ジャックは持っていた水筒から、一口、水を飲む。そして「ありがと」と言うと、水筒を彼女に返す。
中身は、先の半分ほどになっていた。
彼女は、ふと思った疑問を彼にぶつける。
「ねぇ、ジャック。あなたにとって"魔法"ってなんなの?」
落ち着いた声でそう口にするミーナ。
彼女の涙ももう、声と同様に落ち着きを取り戻している。
「俺にとって?」
顔を横に向けて彼は尋ねる。
「特にないの?」
彼女も彼のほうに顔を向ける。
無意識のその行動が、不意に二人の目を合わせる。だが、ここ二日間のようなことはなく、いつも以上の二人だった。
ジャックは急に気恥ずかしさを覚え「そうだなぁ······」と言って視線を逸らし、そのことを悟られないようにする。
ジャックは、自分の指先のほうを見たまま、彼女に話をする。
「スライが、魔法でしたいことは知ってる?」
「うん、ザバを良くするって話でしょ? 訓練の合間に聞いた」
「そっか。俺はザバに行く途中で聞いたんだけどさ、その時に"お前は、魔法でしたい事はないのか"って聞かれたんだよ。よく考えたら俺、そんなこと考えたことなくてさ······」
そんな彼に、頬を腕に当て、興味の目を向けるミーナ。
「それで、見つかったの? したいこと」
しかし、両手を上げ、肩を竦めるジャック。
「サッパリ。いつもお前に振り回されるだけだもん。考えるだけ無駄だわ」
「なにそれ、ひどいわね。傷付くわよ?」
だが、目の下を赤く腫らした彼女は、ふふっ、と笑っていた。ジャックはそんな彼女のほうを見る。
「そんな私、振り回してるかしら?」
「振り回してるよ。ずっと」
垂れた前髪を耳にかけながら、「気のせいよ」と言ってミーナは目を細める。
「じゃあ、魔法じゃなくてもいいから、やりたいことはないの?」
首を傾げたままの彼女は、隣にいる彼に尋ねる。彼は天井を見上げ、考えていた。
「ちょっとした事でいいから」
「そう急かすなよ。——うーん······。まぁ、しいて言うなら、魔法に夢中なお前の顔は見ていたいかなー」
「えっ」
彼の不意な発言にミーナの心臓が驚く。
「ツンとした顔してること多いけどさ、やっぱり、魔法に楽しそうに触れるお前が、俺は一番好きなんだよね」
彼は恥ずかしげもなく、軽く笑って彼女のほうを見ると、視線を下に向ける。
「だからさっきの事だけど、俺にとっての魔法は、俺の一番好きな人が一番好きなモノなんだと思う······んだ······よ······?——」
ここまできて彼はハッとした。
途端にジャックの顔が赤くなっていく。
彼は無意識に喋っていたため、口を滑らしていた。
そして途中まで、単に"魔法が好きなミーナが好き"だったが、いつの間にか"自分はミーナが好き"と吐露していた事に彼は気付く。
焦ったジャックは、慌ててミーナのほうを見る。
彼女は顔を隠し、耳を赤くしていた。
「ち、違う。

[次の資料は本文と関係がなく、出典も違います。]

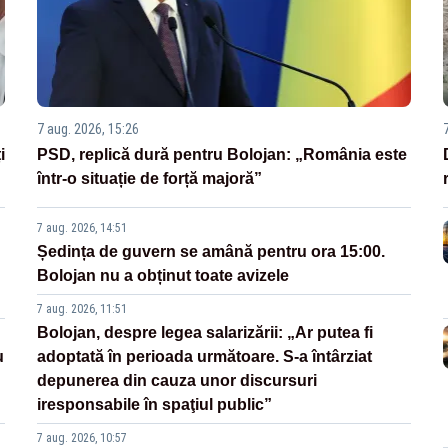
7 aug. 2026, 15:26
i
PSD, replică dură pentru Bolojan: „România este
într-o situație de forță majoră”
7 aug. 2026, 14:51
Ședința de guvern se amână pentru ora 15:00.
Bolojan nu a obținut toate avizele
7 aug. 2026, 11:51
Bolojan, despre legea salarizării: „Ar putea fi
u
adoptată în perioada următoare. S-a întârziat
depunerea din cauza unor discursuri
iresponsabile în spaţiul public”
7 aug. 2026, 10:57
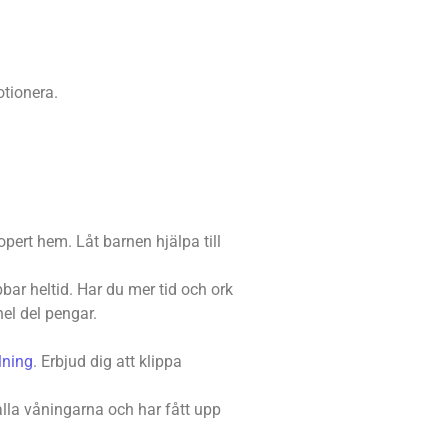
otionera.
opert hem. Låt barnen hjälpa till
bar heltid. Har du mer tid och ork
l del pengar.
lning
. Erbjud dig att klippa
 alla våningarna och har fått upp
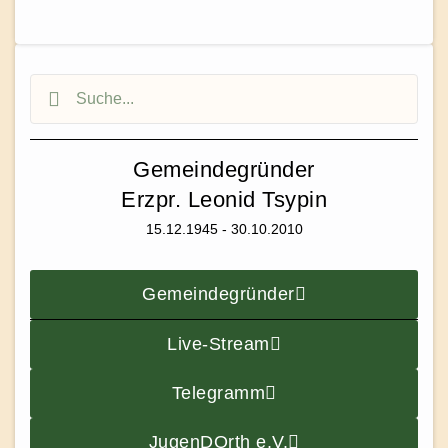
Gemeindegründer
Erzpr. Leonid Tsypin
15.12.1945 - 30.10.2010
Gemeindegründer
Live-Stream
Telegramm
JugenDOrth e.V.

俺は、俺はただ、お前の——ミーナの魔法が見たいだけ。そう、ミーナの作った魔法がみたいだけで、そのなんて言えばいいか——」
「そう······」
顔を見せない彼女は、やけに静かな声をしていた。そして、その声のままもう一言、言葉を付け加える。
「私、ここまで来てハッキリしない男は嫌いよ」
俯いたまま怒るように言うミーナ。
ジャックはもう後には引けなかった。
彼は心を決める。
「わかった······。ちゃんと言う。ちゃんと言いたいから、顔、上げてくれよ」
それを聞いたミーナも、心を決めて顔を上げる。彼女は顔を赤らめながらも、ツンとした顔をしていた。
ジャックは二度深呼吸をして、数秒目を瞑る。
そして、
「俺は······お前が、ミーナのことが——」
その時、魔力の切れた明かりが徐々に消えていった。
「あっ······」
声を漏らしたミーナは、こんな時に、と心底天井を恨んだ。
仕方なく、明かりを付けようとする彼女。
だが、暗闇の中、彼女の後頭部に伝う手が、それを遮った。
そして、小さく「ミーナ」と彼女は名前を呼ばれ、その後に短い言葉を聞いた。
直後、不意に、唇に伝わる感触を覚える。
目を見開いた彼女だが、程なくして目を閉じると、素直にそれを受け入れていた。
時間にして十秒程のものだった。
それが、そんなひと時になったのは、真っ暗闇で状況が分からず、練習を中断した二人によって遮られたからだった。
「ミーナさーん。どうしましたかー?」
フィリカは大声で呼びかけるが、彼女からの返事はなかった。
毎回、切れた明かりを灯すのがミーナの役目なのだが、それが全く行われないことに、フィリカ達は訝しむ。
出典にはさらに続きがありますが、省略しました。